- _Recorded data_
Segment Open

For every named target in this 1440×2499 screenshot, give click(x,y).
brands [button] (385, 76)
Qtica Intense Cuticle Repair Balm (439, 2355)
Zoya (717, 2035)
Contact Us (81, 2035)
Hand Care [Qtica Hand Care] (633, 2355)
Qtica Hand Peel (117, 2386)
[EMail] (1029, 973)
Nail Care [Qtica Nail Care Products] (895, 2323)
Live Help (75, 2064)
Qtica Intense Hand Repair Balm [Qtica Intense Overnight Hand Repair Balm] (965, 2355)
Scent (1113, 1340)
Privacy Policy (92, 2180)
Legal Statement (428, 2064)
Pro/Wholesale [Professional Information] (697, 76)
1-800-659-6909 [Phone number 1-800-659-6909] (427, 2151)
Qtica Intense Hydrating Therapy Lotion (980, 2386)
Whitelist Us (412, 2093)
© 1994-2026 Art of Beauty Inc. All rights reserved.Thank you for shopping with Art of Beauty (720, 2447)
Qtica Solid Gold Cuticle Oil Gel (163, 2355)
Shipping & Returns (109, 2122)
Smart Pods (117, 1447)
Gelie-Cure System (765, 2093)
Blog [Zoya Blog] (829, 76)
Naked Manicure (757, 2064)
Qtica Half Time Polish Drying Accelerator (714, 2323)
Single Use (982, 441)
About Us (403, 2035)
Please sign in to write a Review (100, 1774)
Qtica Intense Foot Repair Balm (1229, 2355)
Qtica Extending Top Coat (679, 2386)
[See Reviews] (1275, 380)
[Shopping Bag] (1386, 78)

Segment Closed

- _What is being asked_
Find and copy every line in the entries above where the string "Balm" occurs.

- _Answer below_
Qtica Intense Cuticle Repair Balm (439, 2355)
Qtica Intense Hand Repair Balm [Qtica Intense Overnight Hand Repair Balm] (965, 2355)
Qtica Intense Foot Repair Balm (1229, 2355)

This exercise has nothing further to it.